The way of delivering content has changed significantly over the years: it basically started as a glorified podcast. Filters on both ends make sure not everyone can publish, hence assuring some quality in the content (although really not consistent), but also can allow institutions to restrict access to their content. Universities can take advantage of the platform as an academic tool for their students.
As of this writing, iTunesU is available as a universal app for iOS device. You can also access content from iTunes on your desktop machine.
What’s great about the iOS app is that courses are organized either in a chronological way or by content. You can check what you’ve seen so far, so you have a good overview of your progress. The catalog is easily accessible via the library, the same way you access the music store from the iPod app. You can also download content in advance, which is a huge plus for me (it was my biggest critic of lynda.com).
In the same breath, I will also say that this “download” feature in iTunesU drives me insane. Let’s say you follow a course that’s already complete, so all the material is available for you to download. You are home, with a high-speed connection and a decent bandwidth, so you decide to download 4-5 lectures. Days go by, you listen to the first 2 lectures and you really enjoy it. Then you take the subway, open iTunesU to realize that all the content you’ve downloaded vanished into thin air. Gone. Even the lecture you are in the middle of.
You use to be able to keep the videos you had already downloaded before, but not anymore. Downloads have an expiration date.
Other than this, which may be a detail for you, if you are always in range of a high-speed connection, the service as a whole is awesome.
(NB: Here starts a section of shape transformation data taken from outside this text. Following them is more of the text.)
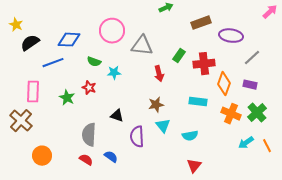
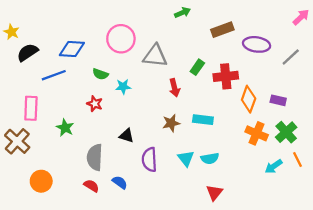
gray line: (252, 58) -> (291, 57), moved
green star: (67, 98) -> (65, 128), moved
cyan rectangle: (198, 102) -> (203, 120), moved
cyan triangle: (163, 126) -> (186, 158), moved
orange line: (267, 146) -> (298, 160), moved

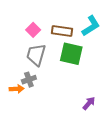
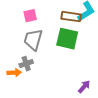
pink square: (33, 30) -> (30, 16), turned 32
brown rectangle: (62, 31) -> (71, 17), moved

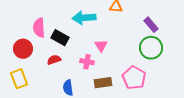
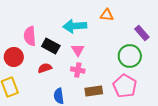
pink triangle: (101, 46) -> (78, 50), moved
green circle: (151, 48) -> (130, 56), moved

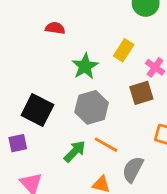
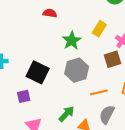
orange line: (106, 145) -> (99, 92), moved, turned -42
green arrow: (75, 151) -> (66, 114), moved

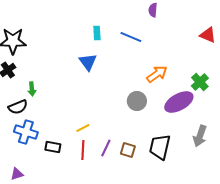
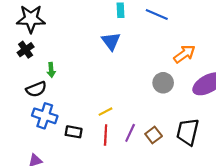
brown square: (128, 150) -> (154, 135), turned 35

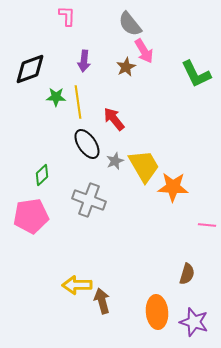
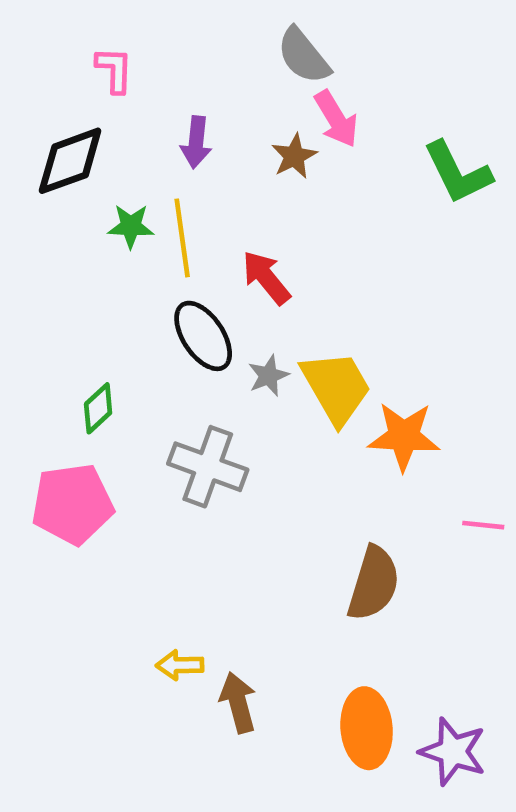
pink L-shape: (67, 16) -> (114, 70), moved
brown semicircle: (187, 274) -> (374, 583), moved, size x1.5
yellow arrow: (77, 285) -> (180, 665), size x0.7

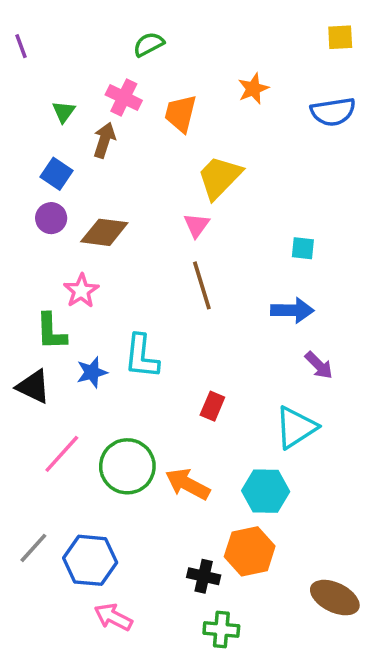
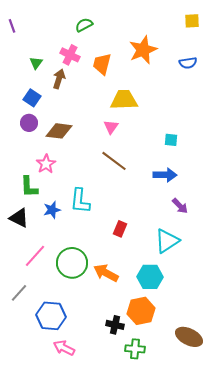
orange star: (253, 89) -> (143, 50), size x1.6
blue semicircle: (333, 112) -> (188, 63), size x0.7
yellow trapezoid: (220, 177) -> (124, 100), turned 44
brown line: (202, 285) -> (114, 161), turned -36
gray line: (33, 548) -> (19, 293), moved
green cross: (221, 629) -> (135, 349), moved

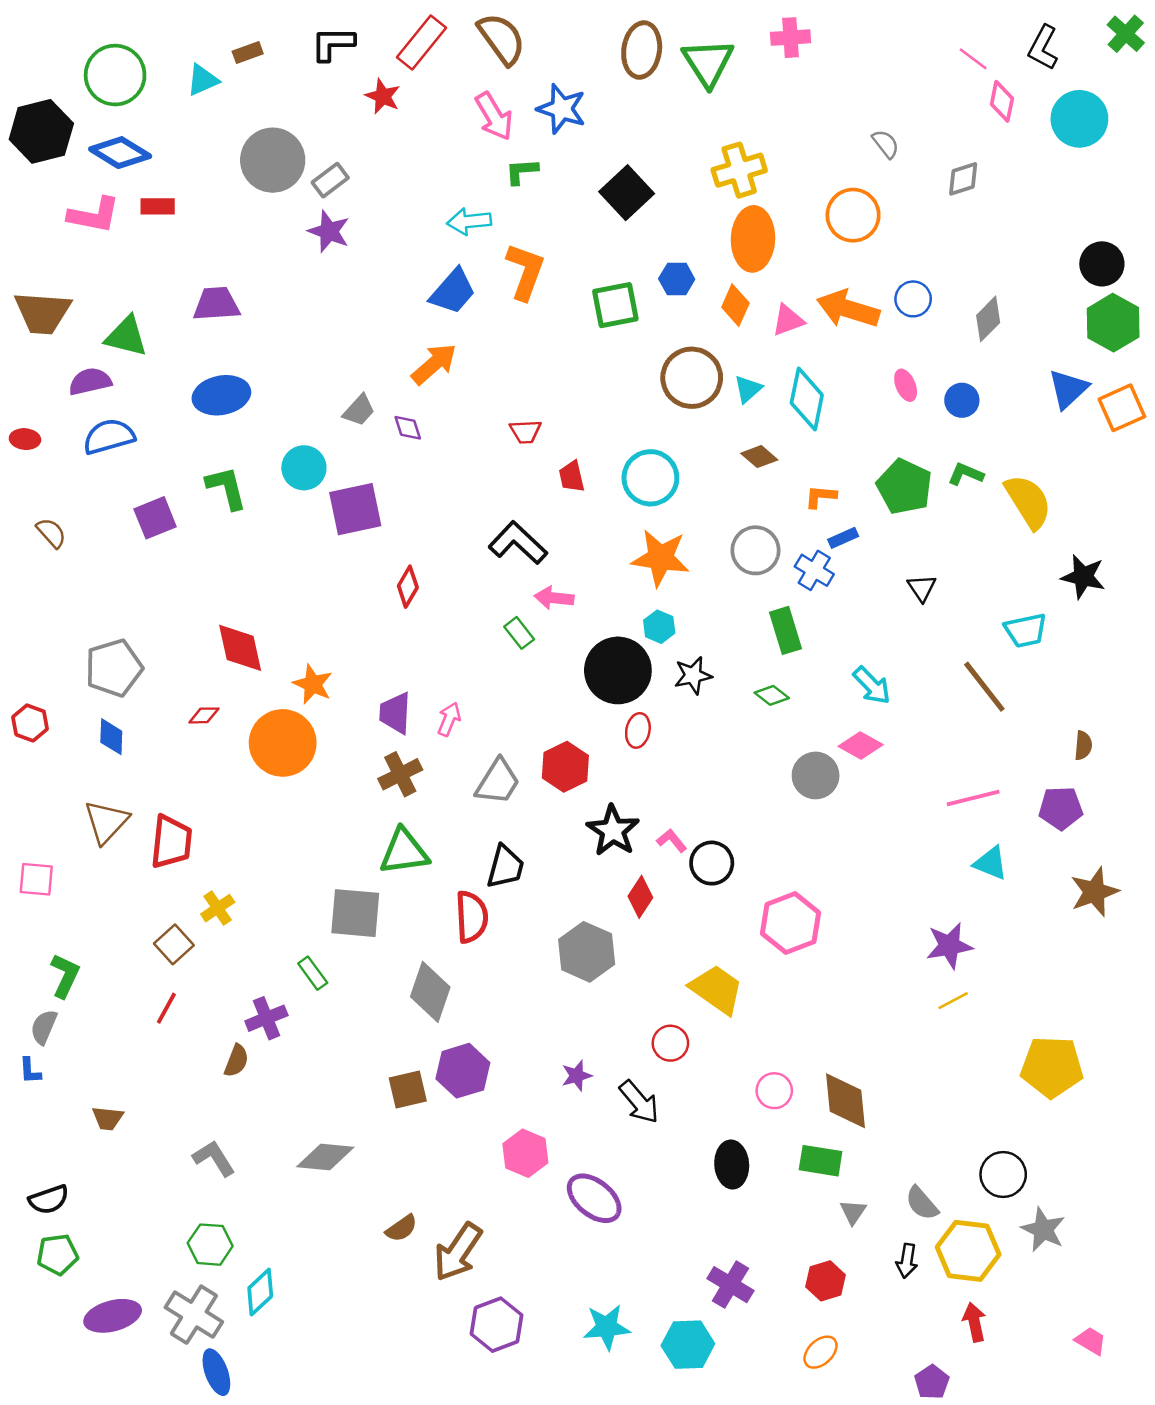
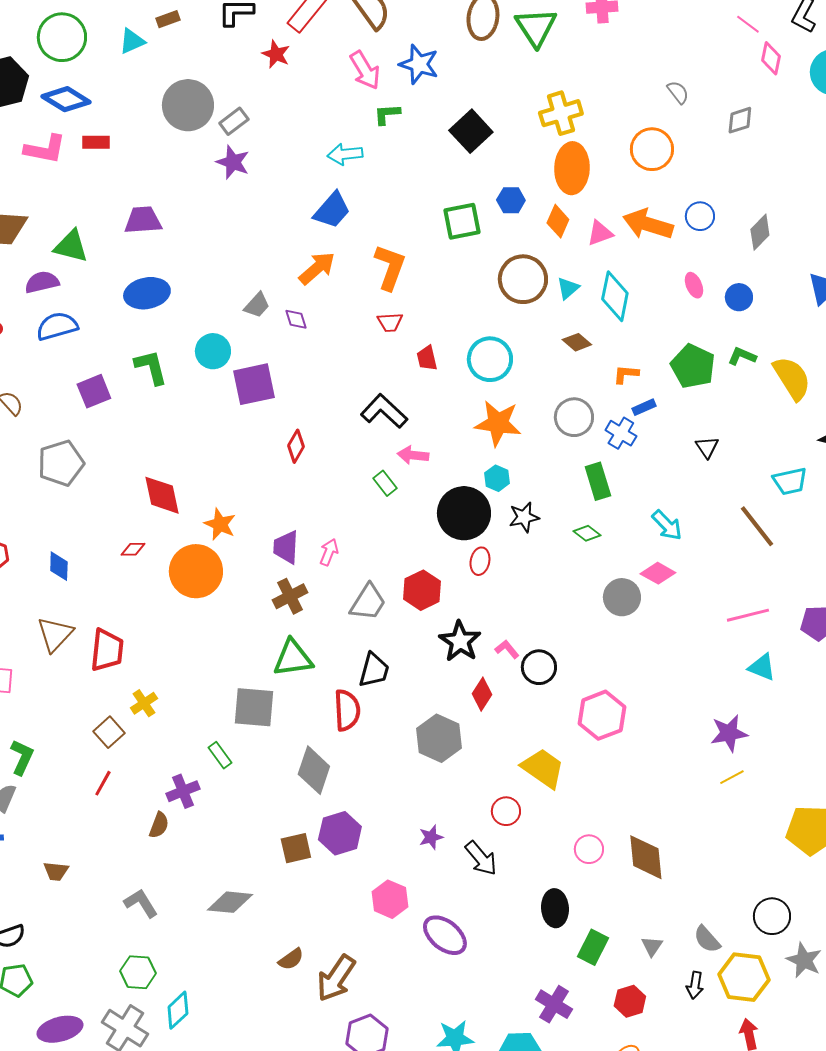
orange L-shape: (525, 271) -> (390, 267), moved
gray pentagon: (114, 668) -> (61, 463), moved
green rectangle: (821, 1161) -> (593, 947), moved, turned -72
Right now, I am enjoying Jerry Cain’s Programming Paradigms course from Stanford. He explains the basics so well and so thoroughly, it is worth it to revisit them. Paul Hegarty’s Coding Together: Developing Apps For iPhone And iPad is also great (I followed this same course but from previous semester). M. Hegarty knows the iOS SDK inside and out, and explains them clearly. Note that these are from Stanford University: they really have the best selection in computer science (at least in my experience). The quality of the course is very good, but also the quality of the material (videos and slides), which also makes a big difference. Be careful for audio-only content: only having the voice of a recorded class that you did not attend is not that helpful. I’ve seen some in my research for this post.